Records contained in a dataset:
--------------------------------------------------

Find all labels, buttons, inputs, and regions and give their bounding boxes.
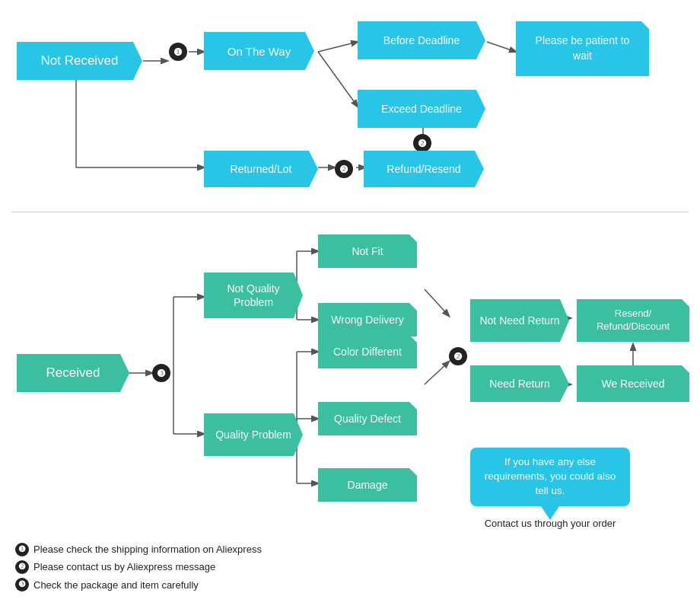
wrong-delivery-tag: Wrong Delivery: [318, 303, 417, 336]
quality-problem-tag: Quality Problem: [204, 413, 303, 456]
on-the-way-tag: On The Way: [204, 32, 314, 70]
svg-line-25: [425, 289, 449, 316]
we-received-tag: We Received: [577, 365, 689, 402]
returned-lot-tag: Returned/Lot: [204, 151, 318, 187]
before-deadline-tag: Before Deadline: [358, 21, 485, 59]
number-2-side-circle: ❷: [335, 160, 353, 178]
svg-line-2: [318, 42, 358, 52]
damage-tag: Damage: [318, 468, 417, 502]
not-received-tag: Not Received: [17, 42, 142, 80]
speech-bubble: If you have any else requirements, you c…: [470, 448, 630, 506]
note-circle-2: ❷: [15, 560, 29, 574]
refund-resend-top-tag: Refund/Resend: [364, 151, 484, 187]
svg-line-4: [487, 42, 516, 52]
resend-refund-discount-tag: Resend/ Refund/Discount: [577, 299, 689, 342]
color-different-tag: Color Different: [318, 335, 417, 368]
received-tag: Received: [17, 354, 129, 392]
number-2-bottom-circle: ❷: [449, 347, 467, 365]
quality-defect-tag: Quality Defect: [318, 402, 417, 435]
number-2-top-circle: ❷: [413, 134, 431, 152]
diagram: Not Received ❶ On The Way Before Deadlin…: [0, 0, 700, 609]
bottom-notes: ❶ Please check the shipping information …: [15, 540, 262, 594]
patient-wait-tag: Please be patient to wait: [516, 21, 649, 76]
note-item-3: ❸ Check the package and item carefully: [15, 576, 262, 594]
note-item-2: ❷ Please contact us by Aliexpress messag…: [15, 558, 262, 576]
svg-line-26: [425, 362, 449, 384]
exceed-deadline-tag: Exceed Deadline: [358, 90, 485, 128]
divider: [11, 212, 689, 212]
not-need-return-tag: Not Need Return: [470, 299, 569, 342]
number-1-circle: ❶: [169, 43, 187, 61]
not-quality-problem-tag: Not Quality Problem: [204, 273, 303, 318]
not-fit-tag: Not Fit: [318, 234, 417, 268]
svg-line-3: [318, 52, 358, 107]
number-3-circle: ❸: [152, 364, 170, 382]
note-circle-1: ❶: [15, 543, 29, 556]
note-item-1: ❶ Please check the shipping information …: [15, 540, 262, 558]
need-return-tag: Need Return: [470, 365, 569, 402]
note-circle-3: ❸: [15, 578, 29, 591]
contact-text: Contact us through your order: [470, 518, 630, 529]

--------------------------------------------------

→ Exercise objective
Leave out the images and repeat the rest of the data word for word.

→ Finished exercise
Find all labels, buttons, inputs, and regions and give their bounding boxes.
wrong-delivery-tag: Wrong Delivery: [318, 303, 417, 336]
quality-problem-tag: Quality Problem: [204, 413, 303, 456]
on-the-way-tag: On The Way: [204, 32, 314, 70]
svg-line-25: [425, 289, 449, 316]
we-received-tag: We Received: [577, 365, 689, 402]
returned-lot-tag: Returned/Lot: [204, 151, 318, 187]
before-deadline-tag: Before Deadline: [358, 21, 485, 59]
number-2-side-circle: ❷: [335, 160, 353, 178]
svg-line-2: [318, 42, 358, 52]
damage-tag: Damage: [318, 468, 417, 502]
not-received-tag: Not Received: [17, 42, 142, 80]
speech-bubble: If you have any else requirements, you c…: [470, 448, 630, 506]
note-circle-2: ❷: [15, 560, 29, 574]
refund-resend-top-tag: Refund/Resend: [364, 151, 484, 187]
svg-line-4: [487, 42, 516, 52]
resend-refund-discount-tag: Resend/ Refund/Discount: [577, 299, 689, 342]
color-different-tag: Color Different: [318, 335, 417, 368]
received-tag: Received: [17, 354, 129, 392]
number-2-bottom-circle: ❷: [449, 347, 467, 365]
quality-defect-tag: Quality Defect: [318, 402, 417, 435]
number-2-top-circle: ❷: [413, 134, 431, 152]
diagram: Not Received ❶ On The Way Before Deadlin…: [0, 0, 700, 609]
bottom-notes: ❶ Please check the shipping information …: [15, 540, 262, 594]
patient-wait-tag: Please be patient to wait: [516, 21, 649, 76]
note-item-3: ❸ Check the package and item carefully: [15, 576, 262, 594]
note-item-2: ❷ Please contact us by Aliexpress messag…: [15, 558, 262, 576]
svg-line-26: [425, 362, 449, 384]
exceed-deadline-tag: Exceed Deadline: [358, 90, 485, 128]
divider: [11, 212, 689, 212]
not-need-return-tag: Not Need Return: [470, 299, 569, 342]
number-1-circle: ❶: [169, 43, 187, 61]
not-quality-problem-tag: Not Quality Problem: [204, 273, 303, 318]
not-fit-tag: Not Fit: [318, 234, 417, 268]
svg-line-3: [318, 52, 358, 107]
number-3-circle: ❸: [152, 364, 170, 382]
note-circle-1: ❶: [15, 543, 29, 556]
note-item-1: ❶ Please check the shipping information …: [15, 540, 262, 558]
need-return-tag: Need Return: [470, 365, 569, 402]
note-circle-3: ❸: [15, 578, 29, 591]
contact-text: Contact us through your order: [470, 518, 630, 529]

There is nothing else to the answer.